What is actually useful to arrest an infection are the so-called ‘neutralising antibodies’ — those that not only bind but prevent the viral particles from replicating. Testing for neutralising antibodies in the plasma is an additional complication. “Finally, we have no idea, in most situations, just how much of neutralising antibody will be needed and therefore how much plasma to give. Given these factors, it is not surprising that it is always a therapy of last resort, and that few proper clinical trials have been done. It is likely to remain a hopeful/ wishful stop-gap measure,” says Dr. Rath in an email.

‘Serum sickness’

Early indications that plasma therapy was an untamed beast came from domesticated horses. Guinea pigs, in whom the original antibodies for diphtheria were tested, turned out to produce too little anti-toxin. So one needed bigger bodies. ‘Docile horses’ became the fall guys. However, in 1901— the same year Behring was awarded the Nobel — several children in St. Louis, U.S., died after being injected with horse-derived serum. It was traced to a horse infected by tetanus.

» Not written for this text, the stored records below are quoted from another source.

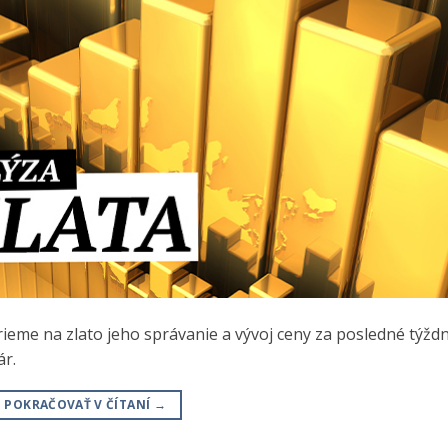
ieme na zlato jeho správanie a vývoj ceny za posledné týždn
ár.
POKRAČOVAŤ V ČÍTANÍ
→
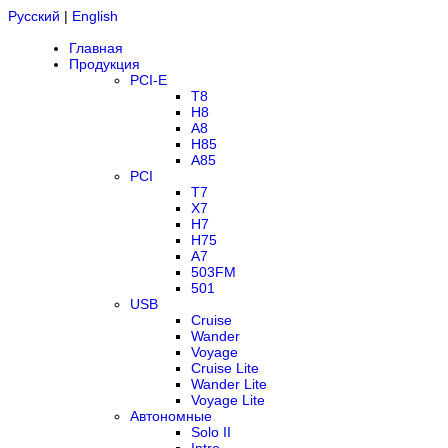
Русский
|
English
Главная
Продукция
PCI-E
T8
H8
A8
H85
A85
PCI
T7
X7
H7
H75
A7
503FM
501
USB
Cruise
Wander
Voyage
Cruise Lite
Wander Lite
Voyage Lite
Автономные
Solo II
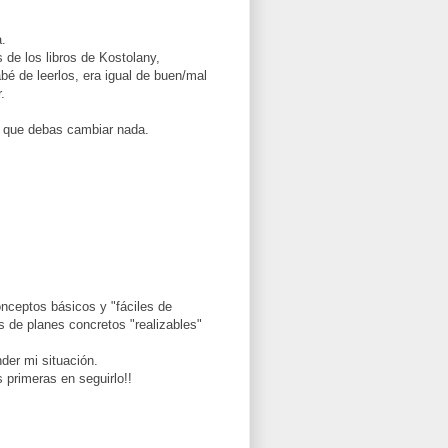
.
 de los libros de Kostolany,
bé de leerlos, era igual de buen/mal
.
eo que debas cambiar nada.
nceptos básicos y "fáciles de
s de planes concretos "realizables"
der mi situación.
 primeras en seguirlo!!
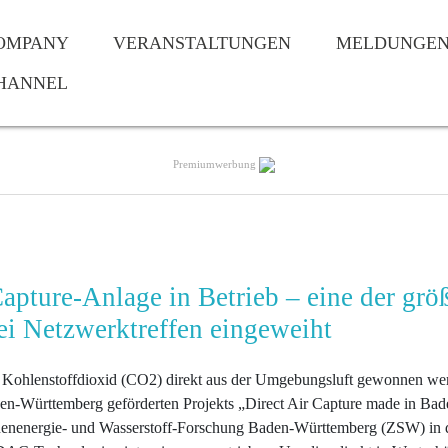
OMPANY
VERANSTALTUNGEN
MELDUNGE
HANNEL
Premiumwerbung
pture-Anlage in Betrieb – eine der grö
i Netzwerktreffen eingeweiht
em Kohlenstoffdioxid (CO2) direkt aus der Umgebungsluft gewonnen we
n-Württemberg geförderten Projekts „Direct Air Capture made in Bad
nenergie- und Wasserstoff-Forschung Baden-Württemberg (ZSW) in 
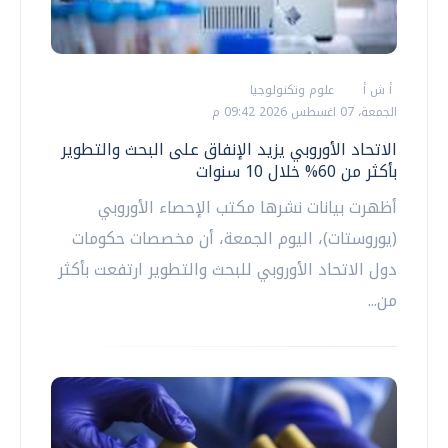
أ ش أ
علوم وتكنولوجيا
الجمعة، 07 اغسطس 2026 09:42 م
الاتحاد الأوروبي يزيد الإنفاق على البحث والتطوير
بأكثر من 60% خلال 10 سنوات
أظهرت بيانات نشرها مكتب الإحصاء الأوروبي
(يوروستات)، اليوم الجمعة، أن مخصصات حكومات
دول الاتحاد الأوروبي للبحث والتطوير ارتفعت بأكثر
من...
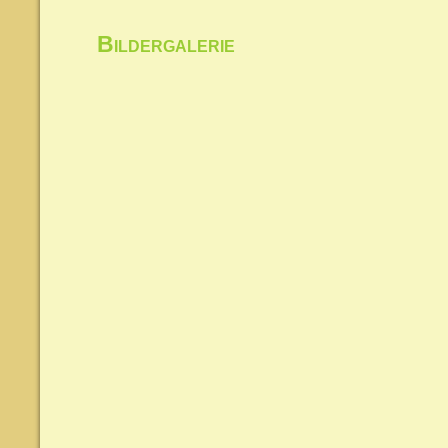
Bildergalerie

The cliche, of a ‘magic bullet’, had its origins here, and was coined by another Nobel Prize-winning pioneer of immunology, Paul Ehrlich

The cliche, of a ‘magic bullet’, had its origins here, and was coined by another Nobel Prize-winning pioneer of immunology, Paul Ehrlich

There also emerged reports of ‘serum sickness’, or an adverse reaction, among children inoculated with horse toxin. Though serum from horses is still used to produce anti-venom against snakebite, the many complications from using it for diphtheria meant that there wasn’t a substantial dip in diphtheria deaths until a combined vaccine for diphtheria, pertussis and tetanus became routine in the 1940s. “Horse antibodies can be given to people safely only once, by and large. They are different enough to generate an immune response to the horse proteins on their own, and a second injection would then trigger an allergic reaction... which is why all horse serum injections need allergy testing first,” says Rath.

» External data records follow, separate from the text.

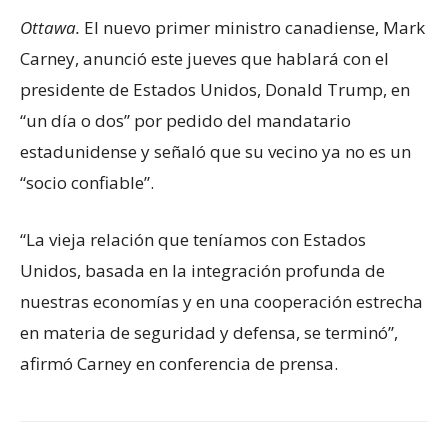
Ottawa.
El nuevo primer ministro canadiense, Mark
Carney, anunció este jueves que hablará con el
presidente de Estados Unidos, Donald Trump, en
“un día o dos” por pedido del mandatario
estadunidense y señaló que su vecino ya no es un
“socio confiable”.
“La vieja relación que teníamos con Estados
Unidos, basada en la integración profunda de
nuestras economías y en una cooperación estrecha
en materia de seguridad y defensa, se terminó”,
afirmó Carney en conferencia de prensa.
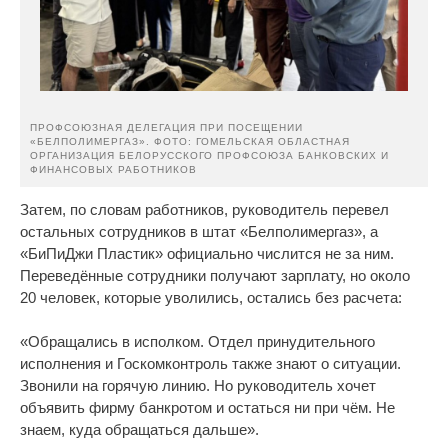
ПРОФСОЮЗНАЯ ДЕЛЕГАЦИЯ ПРИ ПОСЕЩЕНИИ
«БЕЛПОЛИМЕРГАЗ». ФОТО: ГОМЕЛЬСКАЯ ОБЛАСТНАЯ
ОРГАНИЗАЦИЯ БЕЛОРУССКОГО ПРОФСОЮЗА БАНКОВСКИХ И
ФИНАНСОВЫХ РАБОТНИКОВ
Затем, по словам работников, руководитель перевел
остальных сотрудников в штат «Белполимергаз», а
«БиПиДжи Пластик» официально числится не за ним.
Переведённые сотрудники получают зарплату, но около
20 человек, которые уволились, остались без расчета:
«Обращались в исполком. Отдел принудительного
исполнения и Госкомконтроль также знают о ситуации.
Звонили на горячую линию. Но руководитель хочет
объявить фирму банкротом и остаться ни при чём. Не
знаем, куда обращаться дальше».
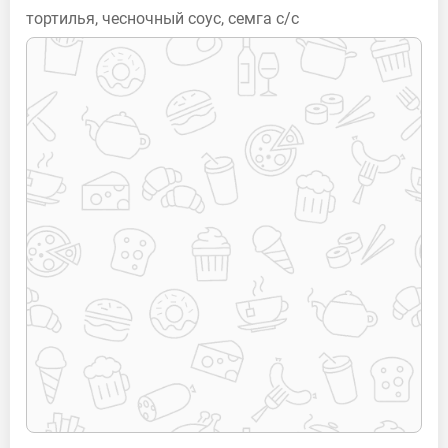
тортилья, чесночный соус, семга с/с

Throughout various outbreaks of disease in history — polio, tetanus, to the more recent Ebola virus or the Middle Eastern Respiratory Syndrome — convalescent plasma therapy has always been an interim measure until a vaccine comes along. When the U.S. was racked by a series of polio outbreaks in the 40s and 50s, animal serum was the iffy last straw for doctors, until Jonas Salk’s polio vaccine proved successful (in what were then one of the earliest double-blind clinical trials) and then was mass-distributed.

In a 2016 edition of the journal, Blood Transfusion, a multi-author review notes: “Although many studies have reported the efficacy and safety of CP [convalescent plasma] infusion in the treatment of various infections (especially those caused by viruses), due to the lack of large-scale, randomised, well-designed clinical trials, we tend to consider CP an ‘empirical’ therapy.” “Most of the studies conducted so far... can only provide us with low-quality scientific evidence that may or may not be representative of the target populations.”

So, promising as plasma therapy may look, and several trials are indeed under way to test its potential for treating COVID-19, a century of experience allows only for sober optimism.